Поиски квартиры на несколько дней заняли подруг полностью: с раннего утра и до глубокой ночи. Это оказалось настолько увлекательно, что Элли действительно почти забыла о Майке.
— Наверно, во мне тоже живет неандерталец! — сказала она как-то вечером, после того, как они с Валентиной исколесили весь Манхеттен и еще два района на материке.
Ноги гудели от усталости, в глазах стояли комнаты и коридоры, лица любопытных соседей, а главное — цены. Нули и цифры запутывались и спотыкались друг о друга, заплетались в причудливые узоры и тут же погрязали в жесточайших спорах о выгоде и экономии…
И так проходил каждый день их дотошных поисков. Элли снились квадратные метры и скидки на новостройки; белый мрамор ванных комнат рядом с Централл-парком и обшарпанные стены на окраинах Бруклина… Валентина начала уже опасаться за ее здоровье и за то, что оставшиеся полмиллиона разойдутся на оплату агентов и на бензин. А еще она опасалась, что не выдержит сама: когда Элли укладывалась спать, проваливаясь в свой сказочный жилищный бред, Валентине как раз наступало время бежать к художнику, где на сон оставалось максимум два часа… А утром — снова за руль. Такой режим не каждый может выдержать.

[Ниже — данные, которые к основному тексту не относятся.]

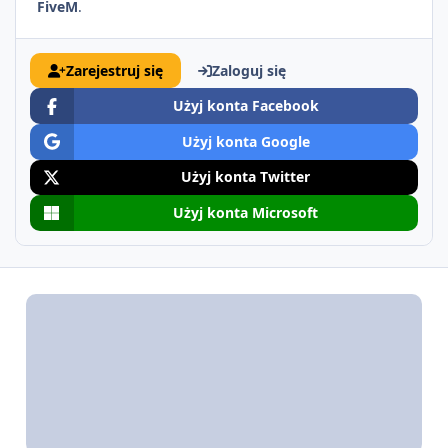
FiveM
.
Zarejestruj się
Zaloguj się
Użyj konta Facebook
Użyj konta Google
Użyj konta Twitter
Użyj konta Microsoft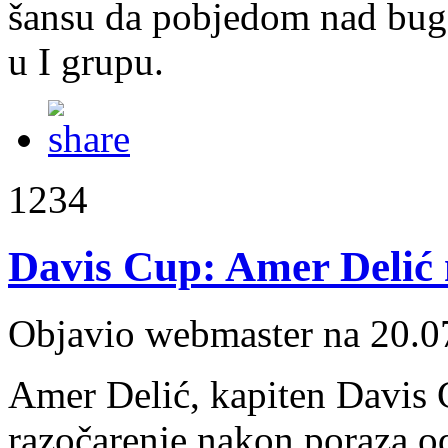
šansu da pobjedom nad buga
u I grupu.
1234
Davis Cup: Amer Delić
Objavio webmaster na 20.0
Amer Delić, kapiten Davis C
razočarenje nakon poraza od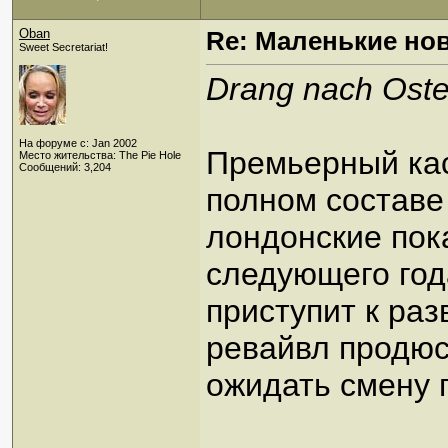
Oban
Re: Маленькие но
Sweet Secretariat!
Drang nach Ost
На форуме с: Jan 2002
Премьерный кас
Место жительства: The Pie Hole
Сообщений: 3,204
полном составе
лондонские пок
следующего год
приступит к раз
ревайвл продюс
ожидать смену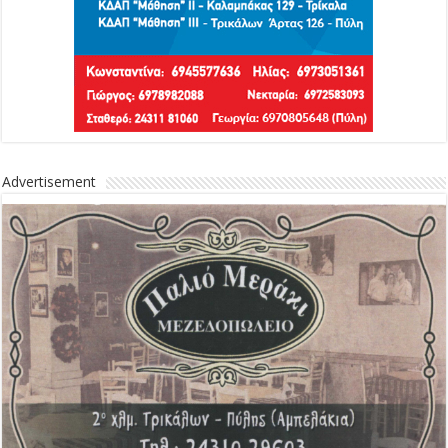
Advertisement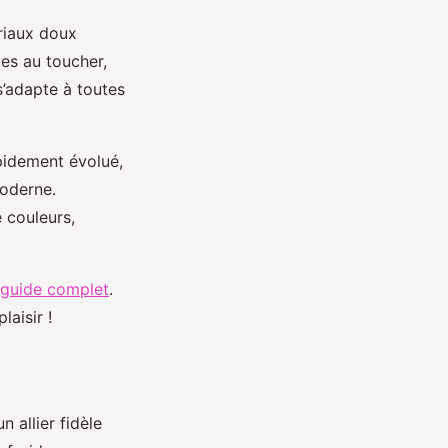
riaux doux
es au toucher,
s’adapte à toutes
pidement évolué,
oderne.
e couleurs,
 guide complet
.
aisir !
n allier fidèle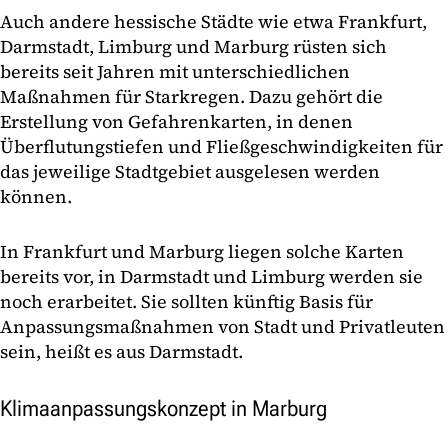
Auch andere hessische Städte wie etwa Frankfurt,
Darmstadt, Limburg und Marburg rüsten sich
bereits seit Jahren mit unterschiedlichen
Maßnahmen für Starkregen. Dazu gehört die
Erstellung von Gefahrenkarten, in denen
Überflutungstiefen und Fließgeschwindigkeiten für
das jeweilige Stadtgebiet ausgelesen werden
können.
In Frankfurt und Marburg liegen solche Karten
bereits vor, in Darmstadt und Limburg werden sie
noch erarbeitet. Sie sollten künftig Basis für
Anpassungsmaßnahmen von Stadt und Privatleuten
sein, heißt es aus Darmstadt.
Klimaanpassungskonzept in Marburg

— Надо что-то решать! — сказала она через пять дней. — А то, во-первых, мой художник недоволен, что видит меня только по ночам. А во-вторых, вот, посмотри: я похудела на пять килограмм и у меня круги под глазами.
— Но выглядишь ты вполне довольной и счастливой! — с откровенной завистью в голосе парировала Элли.
— Но я хочу спать! Спать!.. О, какое это счастье! Просто лечь и отрубиться!
— А как же твой художник? А?
— Не надо так на меня смотреть! У тебя Генри есть. Пойди и отдайся ему прямо сейчас. Он от радости тебе тут же сделает предложение.